> About this task
From the entries below, gather every line containing the string "антиоксиданти".

> Provided material

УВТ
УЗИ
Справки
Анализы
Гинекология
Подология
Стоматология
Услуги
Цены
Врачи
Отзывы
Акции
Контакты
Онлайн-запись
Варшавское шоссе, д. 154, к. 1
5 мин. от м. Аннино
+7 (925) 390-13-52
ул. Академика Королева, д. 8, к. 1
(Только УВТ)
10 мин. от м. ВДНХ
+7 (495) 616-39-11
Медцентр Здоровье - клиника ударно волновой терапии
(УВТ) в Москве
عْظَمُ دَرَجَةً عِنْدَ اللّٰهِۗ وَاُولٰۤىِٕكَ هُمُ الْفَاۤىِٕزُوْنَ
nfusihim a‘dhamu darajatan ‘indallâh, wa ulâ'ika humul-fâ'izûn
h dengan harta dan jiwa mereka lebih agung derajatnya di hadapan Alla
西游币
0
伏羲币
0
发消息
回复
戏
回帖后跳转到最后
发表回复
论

...

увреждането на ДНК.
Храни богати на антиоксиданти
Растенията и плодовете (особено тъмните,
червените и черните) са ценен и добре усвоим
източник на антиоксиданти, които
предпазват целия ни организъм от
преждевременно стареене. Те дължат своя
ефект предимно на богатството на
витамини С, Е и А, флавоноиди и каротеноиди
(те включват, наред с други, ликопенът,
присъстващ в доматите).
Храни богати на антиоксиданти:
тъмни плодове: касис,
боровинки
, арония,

--

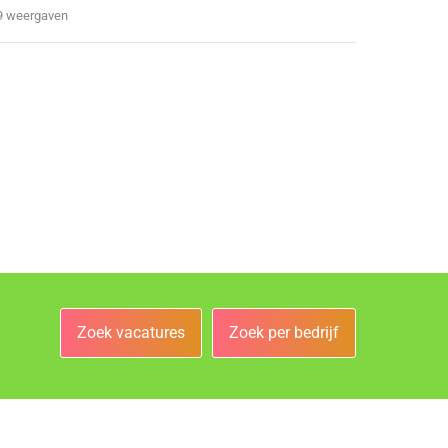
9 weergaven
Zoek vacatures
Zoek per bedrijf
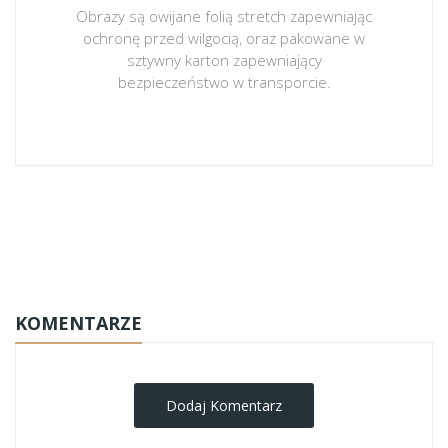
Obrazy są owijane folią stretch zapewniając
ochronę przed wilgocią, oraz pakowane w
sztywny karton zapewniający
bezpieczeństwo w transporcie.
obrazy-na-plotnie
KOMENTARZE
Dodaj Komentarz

> Reply
Храни богати на антиоксиданти
източник на антиоксиданти, които
Храни богати на антиоксиданти:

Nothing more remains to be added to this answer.